Avrupa Merkez Bankası Başkanı Draghi, AMB'nin yıllarca sürdürdüğü gevşek para politikasının ardından yeni faiz indirimleri düşünmediğini açıkladı. Esas faiz ise şimdilik yüzde sıfırda kalmayı sürdürecek. Bazı yorumcular merkez bankasının karar verme zafiyetini eleştiriken, bazıları da bankanın neden dikkatli olduğunu anlıyor.

Tüm alıntıları göster/kapat
Der Standard (AT) /

AMB hala sönmüş ateşi söndürmeye çalışıyor

Avrupa Merkez Bankasının, faiz oranını arttırmaması, kendi karar verme zayıflığının bir göstergesi, diyor Der Standard:

“Bu evrede Avro Bölgesinin uzun yıllar süren krizi büyük oranda yara almadan atlattığına dair bir işaret faydalı olurdu. ... Mario Draghi'nin 2012 ortasında, kısa ömrünün en zor zamanlarından geçen Avro Bölgesinin varkalımı uğruna kolları sıvayıp canhıraş bir çaba göstermesi ('ne pahasına olursa olsun' sözünü hatırlayalım) hala hatırlarda. O zamanlar bu müdahalesi başarılı olmuştu. Ancak konu para politikasının peyderpey normalleştirilmesi olduğunda, gerek Draghi gerekse yürütme kurulu üyeleri karar veremez bir izlenim yaratıyor. Bu izlenim, yangın çoktan söndükten, hatta ustalar binanın onarımı için çalışmaya başladıktan sonra itfaiyenin binaya su sıkmaya devam etmesine benzetilebilir.”

Les Echos (FR) /

Draghi'nin haklı temkini

Les Echos'a göre Avrupa Merkez Bankasının son derece gevşek para politikasını terk etmemesinin iki sebebi var:

“Bunlardan biri enflasyon. ... Büyüme gerilemiş olsa da, dalgalanma etkilerinden (petrol fiyatı, gıda fiyatları ...) arındırılmış olarak baktığımızda fiyatların gerilemediğini görüyoruz. Bu durumun Avrupa Merkez Bankası'nda kaygı yarattığı açık. AMB'nin asli görevi, enflasyonu yüzde iki seviyelerinde sabitlemek. İkinci sebep ise, her ne kadar Draghi itiraf edemese de, Avrupa'nın yoğun seçim takvimi.

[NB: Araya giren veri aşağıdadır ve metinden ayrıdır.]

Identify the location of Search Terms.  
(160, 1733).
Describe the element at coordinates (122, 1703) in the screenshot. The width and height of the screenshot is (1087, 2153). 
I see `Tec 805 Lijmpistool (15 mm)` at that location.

Fransa'da olabilecek kötü sonuç engellendi ama önümüzde daha parlamento seçimi var. Macron'un reform yapıp yapamayacağı, bu seçimin sonucuna bağlı. Üstelik sonbaharda gerçekleştirilecek iki önemli seçimi de unutmamak lazım: Almanya ve İtalya, parlamentolarını seçecek. Her iki ülkenin hükümetlerinin (ya da koalisyonlarının) rengi, Avro Bölgesinin siyasi geleceğini belirleyecek.”